Just in case you guys are wondering you can order the Tein Flex kit for the N15 through any authorized Dealer. Im getting mine for about $1450 (includes pillow mounts) and it will take between 4-8 weeks to arrive from Japan

O


----------



## Ninety-Nine SE-L (May 5, 2002)

show pix when you get em. I never heard of the flex...are they better than the SS?


----------



## AZ_TURBOSE (Oct 22, 2002)

Ninety-Nine SE-L said:


> show pix when you get em. I never heard of the flex...are they better than the SS?


Differences are upper pillow mounts included and a teflon coating to help prevent rust. Other than that there is not much difference from the SS kit.


----------



## onyxeros (Jul 26, 2002)

AZ_TURBOSE said:


> Differences are upper pillow mounts included and a teflon coating to help prevent rust. Other than that there is not much difference from the SS kit.



They are also valved differently and more designed towards track use. I would think you would know this since you guys are a Dealer.

O


----------



## pete? (Jul 6, 2004)

^^^ sounds like he is right, geard more for track use.

tein SS dampers 

tein flex


----------



## Ninety-Nine SE-L (May 5, 2002)

I don't see N15 on the list for Tien Flex


----------



## cozzmo (Sep 16, 2004)

TEIN Flex for N15 are listed as VZ-R/JN15 set. Rear solid mounts are designed the same as stock ones in that they do restrict the stroke, but due to design (outlined below) the stroke of the shock is not an issue so the TEIN top mounts are fine.

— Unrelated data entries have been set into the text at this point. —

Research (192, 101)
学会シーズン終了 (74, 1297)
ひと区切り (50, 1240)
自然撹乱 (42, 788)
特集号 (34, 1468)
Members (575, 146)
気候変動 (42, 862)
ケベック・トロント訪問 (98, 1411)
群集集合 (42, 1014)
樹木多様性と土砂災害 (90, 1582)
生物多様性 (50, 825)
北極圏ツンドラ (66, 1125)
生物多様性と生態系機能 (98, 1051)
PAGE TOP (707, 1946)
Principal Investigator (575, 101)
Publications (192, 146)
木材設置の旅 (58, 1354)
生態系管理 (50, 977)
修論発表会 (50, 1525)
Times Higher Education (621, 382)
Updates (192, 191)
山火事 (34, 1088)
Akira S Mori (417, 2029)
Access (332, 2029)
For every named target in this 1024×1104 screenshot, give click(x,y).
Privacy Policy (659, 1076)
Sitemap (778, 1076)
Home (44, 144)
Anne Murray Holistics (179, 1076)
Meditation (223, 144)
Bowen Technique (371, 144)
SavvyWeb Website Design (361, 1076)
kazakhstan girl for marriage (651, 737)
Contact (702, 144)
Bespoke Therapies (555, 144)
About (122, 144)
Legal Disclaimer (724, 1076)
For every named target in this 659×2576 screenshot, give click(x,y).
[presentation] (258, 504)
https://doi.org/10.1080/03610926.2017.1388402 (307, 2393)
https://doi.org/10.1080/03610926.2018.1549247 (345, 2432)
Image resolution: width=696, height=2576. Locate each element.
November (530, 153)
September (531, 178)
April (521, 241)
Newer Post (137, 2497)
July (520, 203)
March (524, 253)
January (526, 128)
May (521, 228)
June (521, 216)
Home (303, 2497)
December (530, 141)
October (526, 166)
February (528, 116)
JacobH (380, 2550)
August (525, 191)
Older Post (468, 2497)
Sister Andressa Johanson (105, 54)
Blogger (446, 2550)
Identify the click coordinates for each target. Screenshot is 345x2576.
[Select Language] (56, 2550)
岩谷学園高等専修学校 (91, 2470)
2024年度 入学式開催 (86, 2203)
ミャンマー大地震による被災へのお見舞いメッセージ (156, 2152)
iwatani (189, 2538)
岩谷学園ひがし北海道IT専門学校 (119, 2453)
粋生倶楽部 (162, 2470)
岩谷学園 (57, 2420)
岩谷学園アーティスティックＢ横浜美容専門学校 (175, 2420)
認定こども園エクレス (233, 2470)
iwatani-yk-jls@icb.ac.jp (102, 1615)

TEIN Flex as described are valved and geared more towards track use, or for sporty handling, not quite as stiffly valved as the HA series (i have compared both). The Flex series are also setup like the D2 coilovers where when you lower it, you don't lose any stroke of the shock as the whole body of the shock absorber winds down into the mounting point, hence no stroke loss. Very good for getting cornerweighting done properly. Also the Flex series are often designed to be compatible with the EDFC (electronic damp force controller) which utilises small Servo motors attached to the top of the strut with a small controller for "finger tip" adjustment of the damping force from the drivers seat, plus the ability to set 3 different presets. A very trick setup....


----------



## wickedsr20 (Aug 8, 2002)

onyxeros said:


> Just in case you guys are wondering you can order the Tein Flex kit for the N15 through any authorized Dealer. Im getting mine for about $1450 (includes pillow mounts) and it will take between 4-8 weeks to arrive from Japan


Nice. Mix in a set of sway bars and that Sentra will feel like its ridin' on rails.
I almost had that suspension set-up, but things worked out a bit differently and I ended up with the SS's. I wanna ride in it when you get it sorted out. :cheers:


----------